Its made-in-India facial recognition technology and Artificial Intelligence-driven solution, “COSEC FR”, has been chosen by dozens of enterprises in India and abroad (notably in the UAE) for visitor management, staff access control, perimeter security and surveillance.
Matrix won the Time2Leap Award for Research and Development for designing and manufacturing its Face Recognition device.
The award was presented at the MSME Investor, Export and Innovation Summit in Delhi in April this year. The awards are given to companies whose products exemplify the spirit of Atmanirbhar Bharat.
Cutting out queues at expos
In any year, India used to see some 50 major special-interest (i.e. not for general public) exhibitions or expos, attracting crowds numbering anywhere from 20,000 to a lakh each.
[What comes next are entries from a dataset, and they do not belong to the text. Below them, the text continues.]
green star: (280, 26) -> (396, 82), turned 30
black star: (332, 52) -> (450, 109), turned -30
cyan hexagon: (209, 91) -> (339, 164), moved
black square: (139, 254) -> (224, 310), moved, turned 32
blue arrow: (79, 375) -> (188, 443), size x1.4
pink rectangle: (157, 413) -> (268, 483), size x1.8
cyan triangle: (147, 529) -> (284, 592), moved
Enabling access to pre-registered delegates has always been a logistical challenge, resulting in long queues at the entry points, where badges or credentials needed to be physically checked or electronically scanned.
In September 2019, as a media person, I was scheduled to attend the fourth edition of the "IoT India Congress" at the Lalit Ashok hotel in Bengaluru. The organisers – the UK-based Institution of Engineering and Technology (IET) -- invited delegates (entrance was free) to pre-register online with their official credentials, attaching a recent passport-sized photo.
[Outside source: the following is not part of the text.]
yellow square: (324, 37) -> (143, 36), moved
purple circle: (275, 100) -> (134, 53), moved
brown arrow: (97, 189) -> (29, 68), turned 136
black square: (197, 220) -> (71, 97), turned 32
Event crowd control using facial recognition
For those who did – like me—the difference on reaching the venue was palpable.
Those who had not uploaded their photos joined long queues, marked “A to E”, “F to J” etc, sorting them by surname, to have their IDs checked.
Those who had pre-loaded their photos were directed to a special section with no queues, where you stood and stared at a shoulder-level camera which scanned your face and opened the barrier --- all in 5 seconds.
This was the first use case in India of the use of facial recognition for admitting delegates to an event – and my own first exposure to the technology.
Scenting a story, I spoke to the agency which had installed the facial scanning gates and learned that the entire system including cameras and the recognition software was made in the Puducherry factory of Chennai-based Magnetic FAAC India Pvt Ltd, the Indian subsidiary of Schopfheim (Germany)-headquartered Magnetic Autocontrol GMBH.
The Indian manufacturing facility has supplied similar facial recognition-based access control gates and turnstiles to Kamaraj Port Trust, Chennai, Adani Ports, Mundra, Gujarat, Goa Port Trust, New Mangalore Ports, Karnataka, Visakha Container Terminals, Visakhapatnam, Andhra Pradesh -- and to Delhi International Airport.
The parent company has installed passenger scanning systems in Asian airports like Malé (Maldives), Phnom Penh (Vietnam), Kuala Lumpur (Malaysia) and Xianyang and Shenzhen (China).
The intervening Covid years with no physical events may have put some breaks, but in 2022, most big conferences and trade shows have gone hybrid or all physical – one can only hope that facial recognition will be harnessed more widely to lessen delegate hassles, even as other Indian airports get ready for their customers to say: My face is my boarding pass!